The first part of the title of my book, ‘Black but Human’, was an Afro-Hispanic proverb and the prism from which I tried to foreground the forgotten presence of Africans and their descendants in the visual form in early modern Spain. This proverb also allowed me to explore the emergence of the ‘enslaved subject’ and the ‘emancipated subject’ in Spanish portraiture.

This saying, that was circulated in the Afro-Spanish oral tradition and appropriated by well-known Hispanic poets, such as Luis de Góngora in Spain and Juana Inés de la Cruz in Mexico, was also written by enslaved and liberated Africans, as the findings of anonymous black carols, in 2004, testify.

‘Black but Human’ encodes the paradoxical nature of what it meant to be a ‘black’ person in ‘white’ Spain, between 1480-1700. To be ‘black’, as I have recently written in my blog, ‘How long do we need to wait to acknowledge that black people are no longer our slaves?, ‘meant to be a chattel, a piece of property, to be hired, bought and sold as a precious commodity at auctions; to become objects of material exchange: traded to save the donor’s soul, gifts, dowry, and, heritage; money to pay debts, to settle accounts in lieu of mortgages, and rents.
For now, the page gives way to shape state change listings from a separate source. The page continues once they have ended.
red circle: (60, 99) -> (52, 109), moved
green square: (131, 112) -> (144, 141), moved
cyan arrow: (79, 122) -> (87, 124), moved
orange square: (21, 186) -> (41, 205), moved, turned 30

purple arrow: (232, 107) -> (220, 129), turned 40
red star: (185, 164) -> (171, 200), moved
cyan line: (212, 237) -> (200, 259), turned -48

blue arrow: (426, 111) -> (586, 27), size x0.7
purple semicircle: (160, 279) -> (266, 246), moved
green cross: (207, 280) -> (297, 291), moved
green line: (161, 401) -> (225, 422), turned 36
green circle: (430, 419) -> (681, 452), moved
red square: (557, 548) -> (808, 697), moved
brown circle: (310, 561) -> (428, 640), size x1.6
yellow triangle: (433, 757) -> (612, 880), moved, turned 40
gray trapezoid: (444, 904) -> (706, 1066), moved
To be a black person meant to be owned by a slave master and to suffer punishment at any sign of rebellion against this complete dehumanization in a society where the word ‘black’ and the physical appearance of blackness were signifiers of the specific social condition of slavery. Besides, to be a black person also meant to become a strategic resource for the colonization of the New World.’ Africans were also considered ‘children of God’ as they had a soul that was whitened by the transformative powers of baptism. Christianity made them equal to Spaniards, but only in the spiritual realm.

Kadija’s beautiful poems encapsulated the ideological, painful, and contradictory position of Africans in the Spanish empire that I explored in my book, perfectly. Her poems set up the emotional barometer of the Lincoln event that was strengthened by the topical work made by the visual artist Victoria Burgher. In her presentation, she showed ten temporary works made with ‘colonial commodities’, like sugar and cotton to ‘re-examine white-washed narratives of empire’ and as a critique to the British Transatlantic Slavery in the Caribbean and in the UK. This strong visual presentation was complemented by the speed and cascade of words by international media activist and poet-educator Mark Thompson’s brilliant performance of his personal and historical poems, that brought the energy and anger of the young.
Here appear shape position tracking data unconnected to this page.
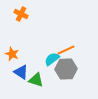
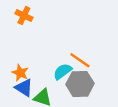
orange line: (66, 50) -> (80, 60), turned 60
orange star: (12, 54) -> (20, 73), moved

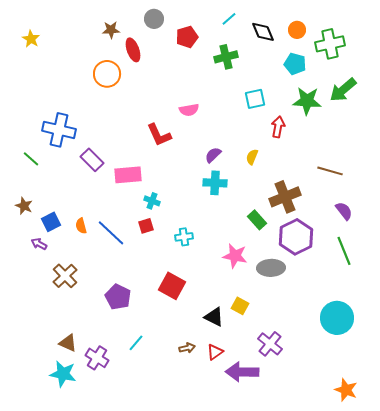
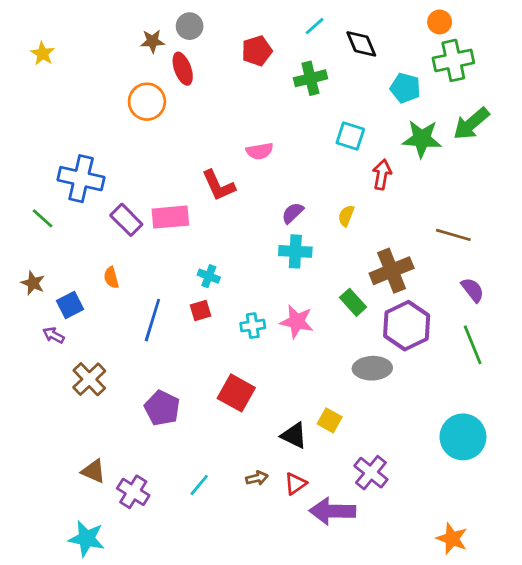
gray circle: (154, 19) -> (190, 26), moved
orange circle: (297, 30) -> (440, 22), moved
cyan square: (255, 99) -> (350, 136), turned 30
pink rectangle: (128, 175) -> (170, 217), moved
orange semicircle: (81, 226) -> (111, 278), moved
blue line: (111, 233) -> (152, 320), turned 64
pink star: (235, 256) -> (297, 321), moved
cyan line: (136, 343) -> (199, 485), moved
cyan star: (63, 374) -> (87, 539), moved
orange star: (346, 390) -> (452, 539), moved

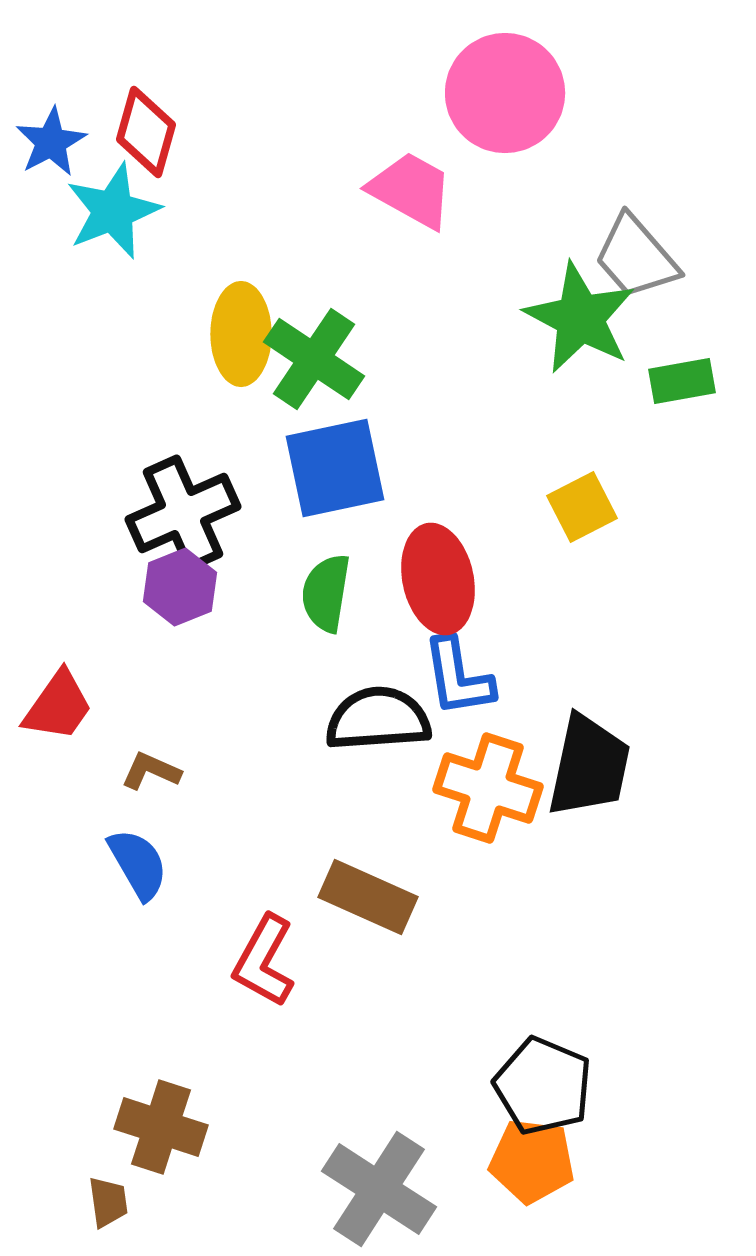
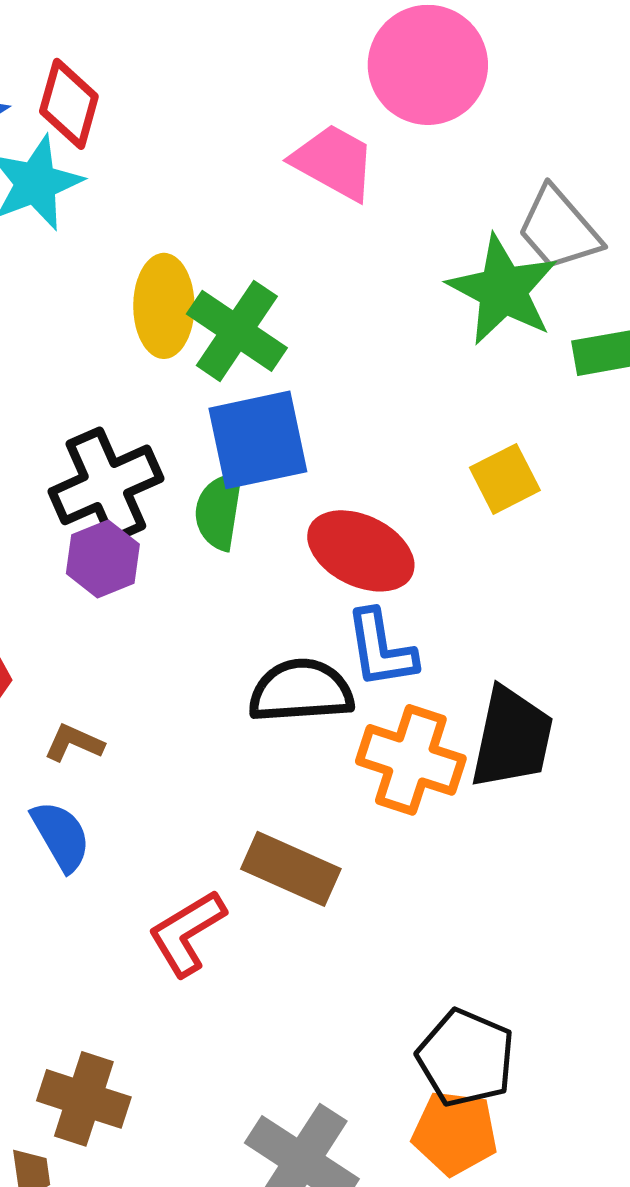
red ellipse: (438, 579) -> (361, 551), turned -52
green semicircle: (326, 593) -> (219, 511), moved
red L-shape: (264, 961) -> (187, 933), turned 30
The last half of the evening was followed by the conversation between Michael and I about my book. We discussed the historical amnesia of the African presence in today’s Spain; the title of my book; the visual representation of the Miracle of the Black Leg, as the metaphor of the violence of slavery and the roots of contemporary racism in the Hispanic world; the portraits of the enslaved Juan de Pareja (c.1606, Antequera, Málaga–c.1670, Madrid) by his owner, the court painter Diego Velázquez; Pareja’s self-portrait, as a freedman, in his painting The Calling of Saint Matthew, and, the urgent need to recover the Afro-Hispanic contribution to the Hispanic culture.

This event was attended by approximately 80 people and generated so many questions from the numerous national and international attendees (students, academics, museums curators, filmmakers, artists, writers, among many others) that time was not enough to address all of them.